In the entries below, locate the line with "AVEC MON GOÛTER?", then give again that line and all lines after it, exactly, with pictures omitted.
★ ★ ★ ★ ★
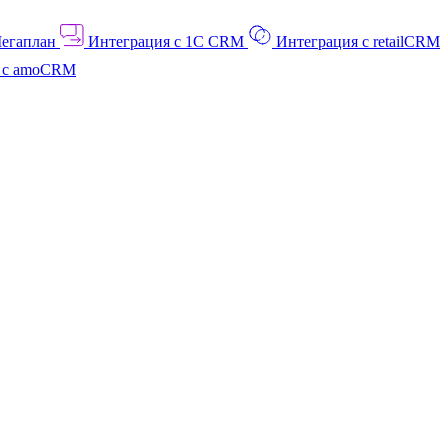
Мегаплан
Интеграция с 1C CRM
Интеграция с retailCRM
я с amoCRM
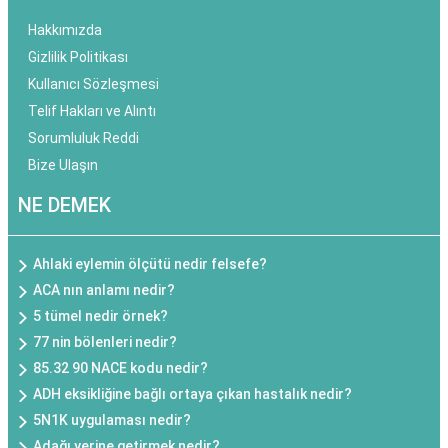
Hakkımızda
Gizlilik Politikası
Kullanıcı Sözleşmesi
Telif Hakları ve Alıntı
Sorumluluk Reddi
Bize Ulaşın
NE DEMEK
Ahlaki eylemin ölçütü nedir felsefe?
ACA nın anlamı nedir?
5 tümel nedir örnek?
77 nin bölenleri nedir?
85.32 90 NACE kodu nedir?
ADH eksikliğine bağlı ortaya çıkan hastalık nedir?
5N1K uygulaması nedir?
Adağı yerine getirmek nedir?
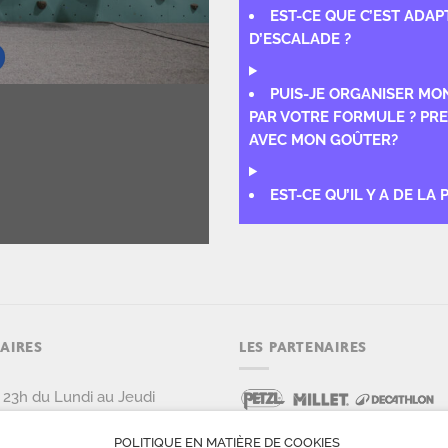
EST-CE QUE C’EST ADAP
D’ESCALADE ?
PUIS-JE ORGANISER MO
PAR VOTRE FORMULE ? PRE
AVEC MON GOÛTER?
EST-CE QU’IL Y A DE LA 
AIRES
LES PARTENAIRES
 23h du Lundi au Jeudi
redi de 9h à 21h
 21h le Samedi et Dimanche
POLITIQUE EN MATIÈRE DE COOKIES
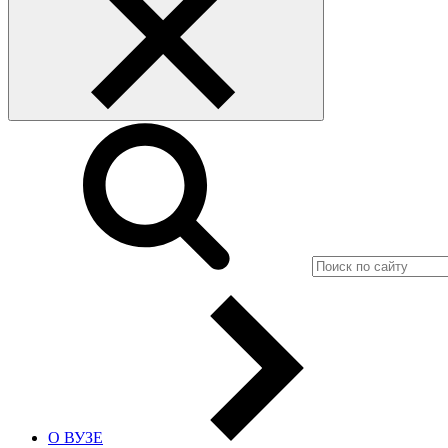
О ВУЗЕ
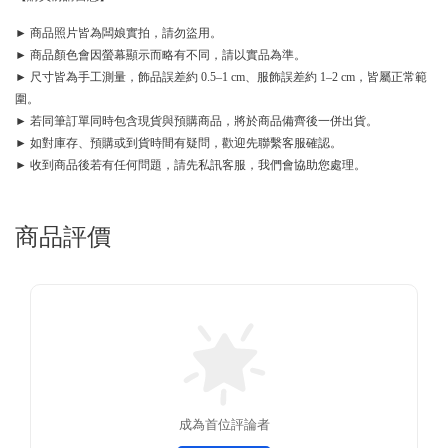
► 商品照片皆為闆娘實拍，請勿盜用。
► 商品顏色會因螢幕顯示而略有不同，請以實品為準。
► 尺寸皆為手工測量，飾品誤差約 0.5–1 cm、服飾誤差約 1–2 cm，皆屬正常範
圍。
► 若同筆訂單同時包含現貨與預購商品，將於商品備齊後一併出貨。
► 如對庫存、預購或到貨時間有疑問，歡迎先聯繫客服確認。
► 收到商品後若有任何問題，請先私訊客服，我們會協助您處理。
商品評價
成為首位評論者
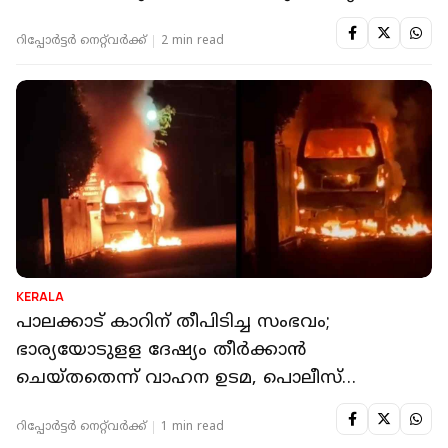
റിപ്പോർട്ടർ നെറ്റ്‌വര്‍ക്ക്‌
2 min read
KERALA
പാലക്കാട് കാറിന് തീപിടിച്ച സംഭവം;
ഭാര്യയോടുളള ദേഷ്യം തീർക്കാൻ
ചെയ്തതെന്ന് വാഹന ഉടമ, പൊലീസ്
കേസെടുത്തു
റിപ്പോർട്ടർ നെറ്റ്‌വര്‍ക്ക്‌
1 min read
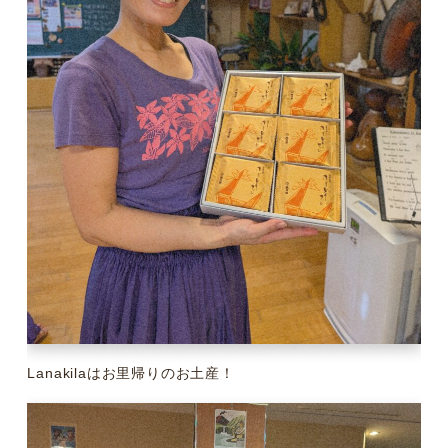
Lanakilaはお里帰りのお土産！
★ ★ ★ ★ ★
EXERCISE SOLUTION
AVEC MON GOÛTER?
EST-CE QU’IL Y A DE LA 
AIRES
LES PARTENAIRES
 23h du Lundi au Jeudi
redi de 9h à 21h
 21h le Samedi et Dimanche
POLITIQUE EN MATIÈRE DE COOKIES
О ВУЗЕ
► 商品照片皆為闆娘實拍，請勿盜用。
► 商品顏色會因螢幕顯示而略有不同，請以實品為準。
► 尺寸皆為手工測量，飾品誤差約 0.5–1 cm、服飾誤差約 1–2 cm，皆屬正常範
圍。
► 若同筆訂單同時包含現貨與預購商品，將於商品備齊後一併出貨。
► 如對庫存、預購或到貨時間有疑問，歡迎先聯繫客服確認。
► 收到商品後若有任何問題，請先私訊客服，我們會協助您處理。
商品評價
成為首位評論者
റിപ്പോർട്ടർ നെറ്റ്‌വര്‍ക്ക്‌
2 min read
KERALA
പാലക്കാട് കാറിന് തീപിടിച്ച സംഭവം;
ഭാര്യയോടുളള ദേഷ്യം തീർക്കാൻ
ചെയ്തതെന്ന് വാഹന ഉടമ, പൊലീസ്
കേസെടുത്തു
റിപ്പോർട്ടർ നെറ്റ്‌വര്‍ക്ക്‌
1 min read
Lanakilaはお里帰りのお土産！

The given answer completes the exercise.